*WORK REQUEST*:
Read through the records. Copy each line that has the word "você".

━━━━━ ENTRIES SUPPLIED ━━━━━

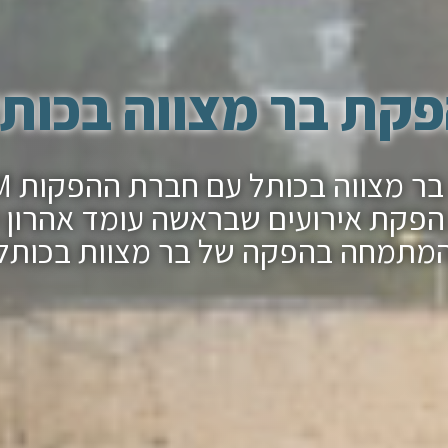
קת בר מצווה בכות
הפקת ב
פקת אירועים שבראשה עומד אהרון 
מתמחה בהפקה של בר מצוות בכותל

━━━━━
━━━━━ ENTRIES SUPPLIED ━━━━━

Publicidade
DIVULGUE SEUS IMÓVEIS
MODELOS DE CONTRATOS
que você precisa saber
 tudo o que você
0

━━━━━

*RESPONSE TO THE EXERCISE*:
que você precisa saber
 tudo o que você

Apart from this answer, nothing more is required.